Hired labor on an illegal opium farm in Kachin state will earn up to $8 per hour. Because of the area, they can pay less per hour and get more workers; producing more drugs with less cost and more efficiency. In Central Asia 375 million tons of heroin flow from Afghanistan abroad annually. 160 tons of those drugs are trafficked through Pakistan. In 2009, dealers had a net income of $650 million. 115 tons were trafficked into Iran and Turkey, 90 tons trafficked to the rest of Central Asia. UN predicts Afghanistan to become major hashish producer thus causing more crime in the country.
South and Central America, and the Caribbean also play a big part in the drug trafficking world. Majority of cocaine found in Europe is manufactured in Colombia and the majority of cocaine seized in United States comes from Bolivia and Peru. Both Bolivia and Peru have a share of cocaine found in Europe gaining on Colombia. In a lot of these countries people are facing allot of poverty, violence and corruption follow drug production and trafficking in the regions. The UNODC instituted another Regional Program in Central America.
The program operates in conjunction with regional and national initiative. The Caribbean is a “principal corridor” for drug trafficking to US and Europe. Meaning that the Caribbean has a reliable strong rout to transport legal drugs to the US and Europe. Mexico is the country most impacted by drug trafficking. It is one of the world’s leading nations in smuggling drugs into other countries, more specifically to the United States. The Mexican Organized drug trafficking crime groups are producing cartels, corruption, drug war, and violence.
The drug cartels are extremely large, highly sophisticated organizations composed of multiple drug trafficking organizations that specialize in different assignments such as drug transportation, security/enforcement, and money laundering. They are responsible for the production, transportation, and distribution of illegal drugs. Cartels are able to do this with the assistance of DTOs (Mexico’s drug trafficking organization) that are either a part of or in an alliance with the cartel.

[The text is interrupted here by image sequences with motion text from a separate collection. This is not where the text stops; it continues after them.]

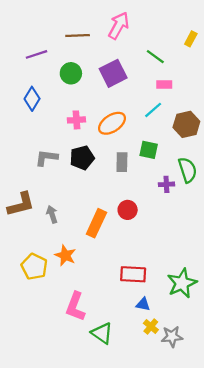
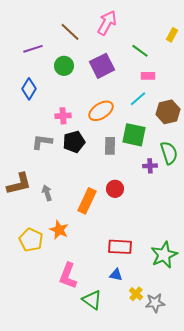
brown line: (78, 36) -> (70, 32), turned 45
pink cross: (76, 120) -> (63, 116), moved
green square: (149, 150) -> (134, 135), size x1.4
blue triangle: (143, 304) -> (116, 275), moved

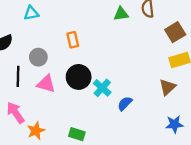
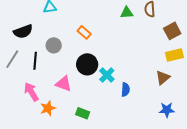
orange rectangle: (73, 40) -> (84, 32), turned -40
pink triangle: (46, 84) -> (64, 84), moved
blue semicircle: (125, 104) -> (125, 90), turned 136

Some famous cartels include the Zeta Cartel which is known mostly for its brutality, the Sinaloa cartel which is recognized as a global power in the black market, The Tijuana Cartel which was considered by the police in the 1990’s and early 2000’s to be one of, “the biggest and most violent criminal groups in Mexico,” according to the Arizona Daily Star. The Gulf Cartel, Juarez Cartel are just examples of some of the more infamous ones. The Mexican cartels are very sophisticated, wellstructured, complex businesses.